To improve the conditioning of the problem (uninformative variables,
mitigate the curse of dimensionality, as a feature selection
preprocessing, etc.), it would be interesting to select only the
informative features and set non-informative ones to 0. This
penalization approach, called **Lasso**, can set some coefficients to
zero. Such methods are called **sparse method**, and sparsity can be
seen as an application of Occam’s razor: prefer simpler models to
complex ones.

```
>>> from sklearn import linear_model
>>> regr = linear_model.Lasso(alpha=.3)
>>> regr.fit(diabetes_X_train, diabetes_y_train)
Lasso(...)
>>> regr.coef_ # very sparse coefficients
array([ 0. , -0. , 497.34075682, 199.17441034,
-0. , -0. , -118.89291545, 0. ,
430.9379595 , 0. ])
>>> regr.score(diabetes_X_test, diabetes_y_test)
0.5510835453...
```

being the score very similar to linear regression (Least Squares):

```
>>> lin = linear_model.LinearRegression()
>>> lin.fit(diabetes_X_train, diabetes_y_train)
LinearRegression(...)
>>> lin.score(diabetes_X_test, diabetes_y_test)
0.5850753022...
```

**Different algorithms for a same problem**

Different algorithms can be used to solve the same mathematical
problem. For instance the `Lasso` object in the `sklearn`
solves the lasso regression using a *coordinate descent* method, that
is efficient on large datasets. However, the `sklearn` also
provides the `LassoLARS` object, using the *LARS* which is very
efficient for problems in which the weight vector estimated is very
sparse, that is problems with very few observations.

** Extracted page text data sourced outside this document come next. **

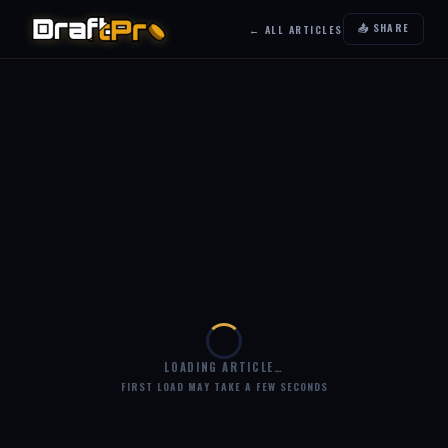
📤 SHARE
← ALL ARTICLES
LOADING ARTICLE…
FIRST LOAD MAY TAKE A FEW SECONDS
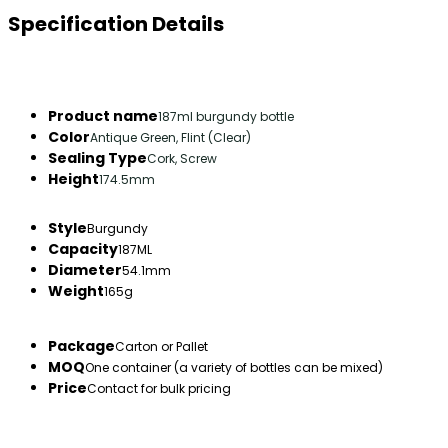
Specification Details
Product name
187ml burgundy bottle
Color
Antique Green, Flint (Clear)
Sealing Type
Cork, Screw
Height
174.5mm
Style
Burgundy
Capacity
187ML
Diameter
54.1mm
Weight
165g
Package
Carton or Pallet
MOQ
One container (a variety of bottles can be mixed)
Price
Contact for bulk pricing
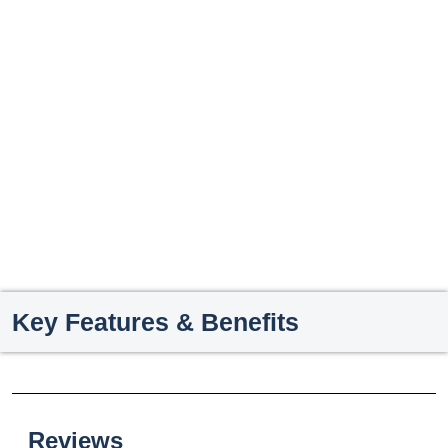
Key Features & Benefits
Reviews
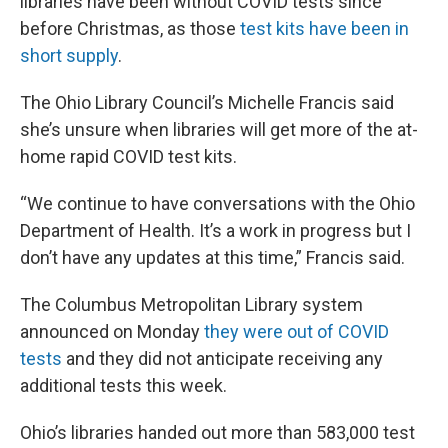
libraries have been without COVID tests since
before Christmas, as those
test kits have been in
short supply
.
The Ohio Library Council’s Michelle Francis said
she’s unsure when libraries will get more of the at-
home rapid COVID test kits.
“We continue to have conversations with the Ohio
Department of Health. It’s a work in progress but I
don’t have any updates at this time,” Francis said.
The Columbus Metropolitan Library system
announced on Monday
they were out of COVID
tests
and they did not anticipate receiving any
additional tests this week.
Ohio’s libraries handed out more than 583,000 test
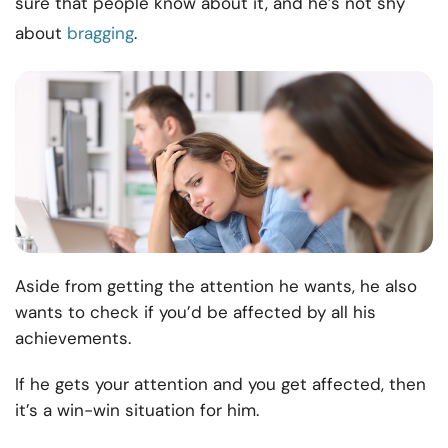
sure that people know about it, and he’s not shy
about
bragging
.
Aside from getting the attention he wants, he also
wants to check if you’d be affected by all his
achievements.
If he gets your attention and you get affected, then
it’s a win-win situation for him.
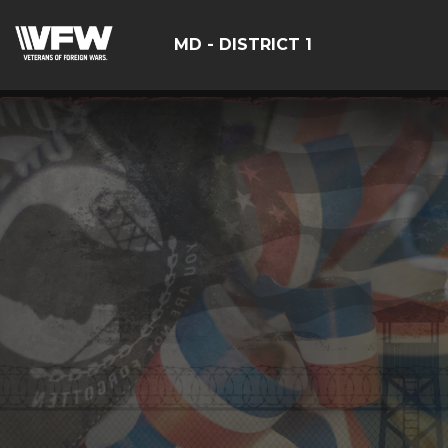
MD - DISTRICT 1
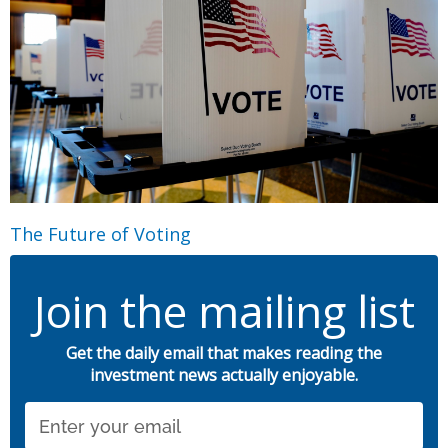
The Future of Voting
Join the mailing list
Get the daily email that makes reading the
investment news actually enjoyable.
Email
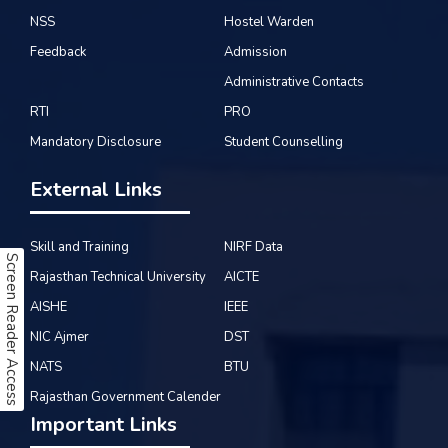
NSS
Hostel Warden
Feedback
Admission
Administrative Contacts
RTI
PRO
Mandatory Disclosure
Student Counselling
External Links
Skill and Training
NIRF Data
Screen Reader Access
Rajasthan Technical University
AICTE
AISHE
IEEE
NIC Ajmer
DST
NATS
BTU
Rajasthan Government Calender
Important Links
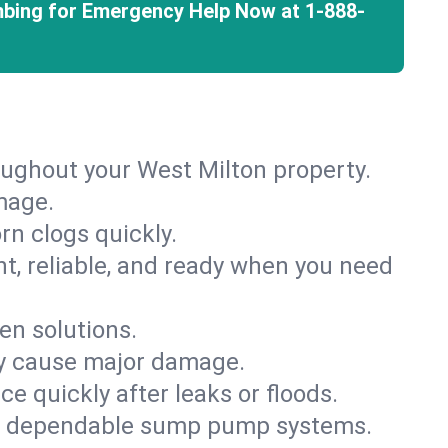
mbing for Emergency Help Now at
1-888-
oughout your West Milton property.
mage.
rn clogs quickly.
nt, reliable, and ready when you need
en solutions.
ey cause major damage.
 quickly after leaks or floods.
th dependable sump pump systems.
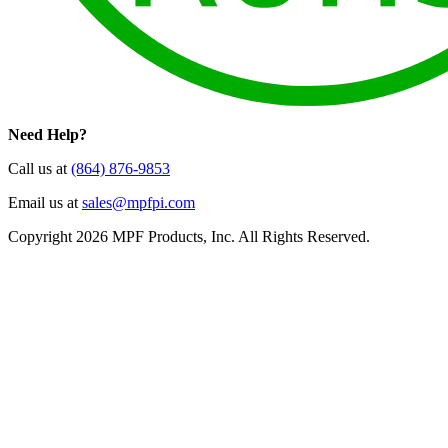
Need Help?
Call us at
(864) 876-9853
Email us at
sales@mpfpi.com
Copyright 2026 MPF Products, Inc. All Rights Reserved.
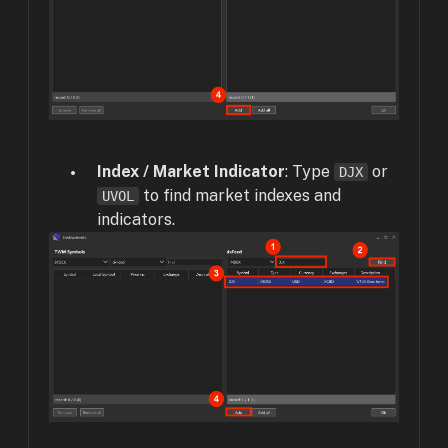
Index / Market Indicator
: Type
or
DJX
to find market indexes and
UVOL
indicators.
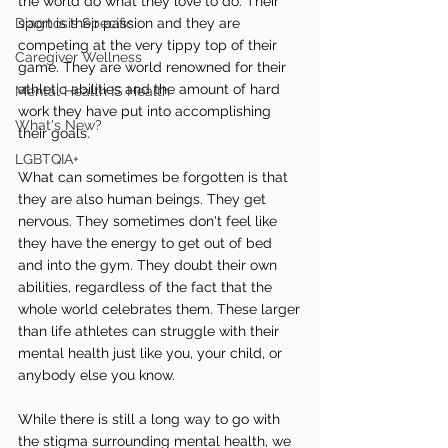
the world do what they love to do. Their 
Diagnosis Specific
sport is their passion and they are 
competing at the very tippy top of their 
Caregiver Wellness
game. They are world renowned for their 
athletic abilities and the amount of hard 
Mental Health IS Health
work they have put into accomplishing 
What's New?
their goals.
LGBTQIA+
What can sometimes be forgotten is that 
they are also human beings. They get 
nervous. They sometimes don't feel like 
they have the energy to get out of bed 
and into the gym. They doubt their own 
abilities, regardless of the fact that the 
whole world celebrates them. These larger 
than life athletes can struggle with their 
mental health just like you, your child, or 
anybody else you know.
While there is still a long way to go with 
the stigma surrounding mental health, we 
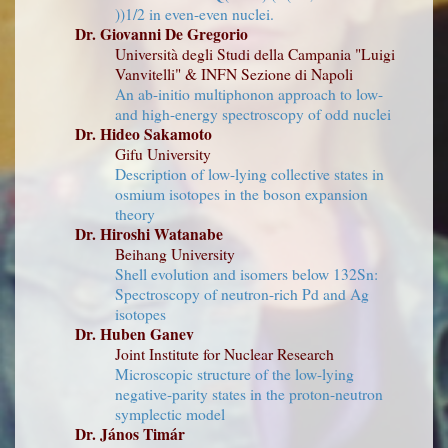
))1/2 in even-even nuclei.
Dr. Giovanni De Gregorio
Università degli Studi della Campania "Luigi
Vanvitelli" & INFN Sezione di Napoli
An ab-initio multiphonon approach to low-
and high-energy spectroscopy of odd nuclei
Dr. Hideo Sakamoto
Gifu University
Description of low-lying collective states in
osmium isotopes in the boson expansion
theory
Dr. Hiroshi Watanabe
Beihang University
Shell evolution and isomers below 132Sn:
Spectroscopy of neutron-rich Pd and Ag
isotopes
Dr. Huben Ganev
Joint Institute for Nuclear Research
Microscopic structure of the low-lying
negative-parity states in the proton-neutron
symplectic model
Dr. János Timár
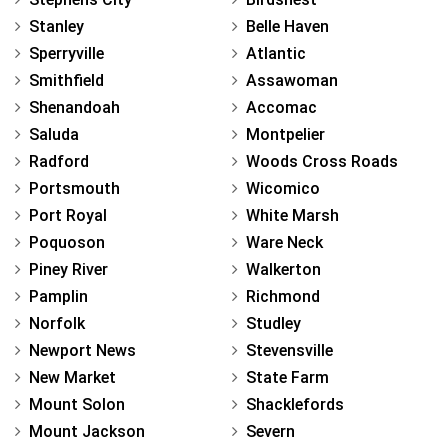
Stanley
Belle Haven
Sperryville
Atlantic
Smithfield
Assawoman
Shenandoah
Accomac
Saluda
Montpelier
Radford
Woods Cross Roads
Portsmouth
Wicomico
Port Royal
White Marsh
Poquoson
Ware Neck
Piney River
Walkerton
Pamplin
Richmond
Norfolk
Studley
Newport News
Stevensville
New Market
State Farm
Mount Solon
Shacklefords
Mount Jackson
Severn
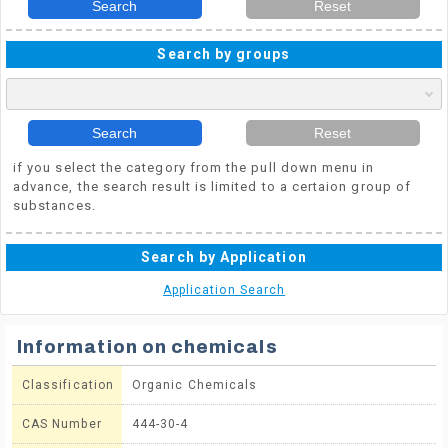
Search
Reset
Search by groups
Search
Reset
if you select the category from the pull down menu in
advance, the search result is limited to a certaion group of
substances.
Search by Application
Application Search
Information on chemicals
Classification
Organic Chemicals
CAS Number
444-30-4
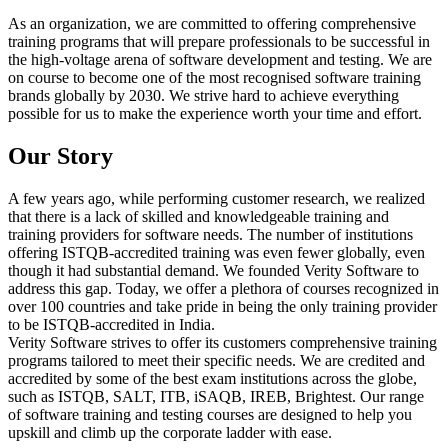
As an organization, we are committed to offering comprehensive
training programs that will prepare professionals to be successful in
the high-voltage arena of software development and testing. We are
on course to become one of the most recognised software training
brands globally by 2030. We strive hard to achieve everything
possible for us to make the experience worth your time and effort.
Our Story
A few years ago, while performing customer research, we realized
that there is a lack of skilled and knowledgeable training and
training providers for software needs. The number of institutions
offering ISTQB-accredited training was even fewer globally, even
though it had substantial demand. We founded Verity Software to
address this gap. Today, we offer a plethora of courses recognized in
over 100 countries and take pride in being the only training provider
to be ISTQB-accredited in India.
Verity Software strives to offer its customers comprehensive training
programs tailored to meet their specific needs. We are credited and
accredited by some of the best exam institutions across the globe,
such as ISTQB, SALT, ITB, iSAQB, IREB, Brightest. Our range
of software training and testing courses are designed to help you
upskill and climb up the corporate ladder with ease.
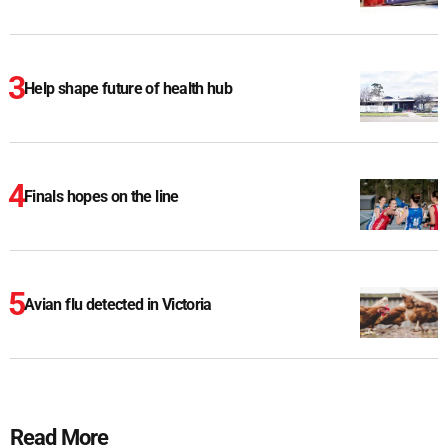
Help shape future of health hub
Finals hopes on the line
Avian flu detected in Victoria
Read More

The scikit-learn provides an object that, given data, computes the score during the fit of an estimator on a parameter grid and chooses the parameters to maximize the cross-validation score. This object takes an estimator during the construction and exposes an estimator API:

```
>>> from sklearn import svm, grid_search
>>> gammas = np.logspace(-6, -1, 10)
>>> svc = svm.SVC()
>>> clf = grid_search.GridSearchCV(estimator=svc, param_grid=dict(gamma=gammas),
... n_jobs=-1)
>>> clf.fit(digits.data[:1000], digits.target[:1000])
GridSearchCV(cv=None,...)
>>> clf.best_score_
0.9...
>>> clf.best_estimator_.gamma
0.00059948425031894088
```

By default the `GridSearchCV` uses a 3-fold cross-validation. However, if
it detects that a classifier is passed, rather than a regressor, it uses
a stratified 3-fold.

Cross-validation to set a parameter can be done more efficiently on an algorithm-by-algorithm basis. This is why, for certain estimators, the scikit-learn exposes “CV” estimators, that set their parameter automatically by cross-validation:

```
>>> from sklearn import linear_model, datasets
>>> lasso = linear_model.LassoCV()
>>> diabetes = datasets.load_diabetes()
>>> X_diabetes = diabetes.data
>>> y_diabetes = diabetes.target
>>> lasso.fit(X_diabetes, y_diabetes)
LassoCV(alphas=None, ...)
>>> # The estimator chose automatically its lambda:
>>> lasso.alpha_
0.012...
```

These estimators are called similarly to their counterparts, with ‘CV’ appended to their name.

**Exercise**

On the diabetes dataset, find the optimal regularization parameter alpha.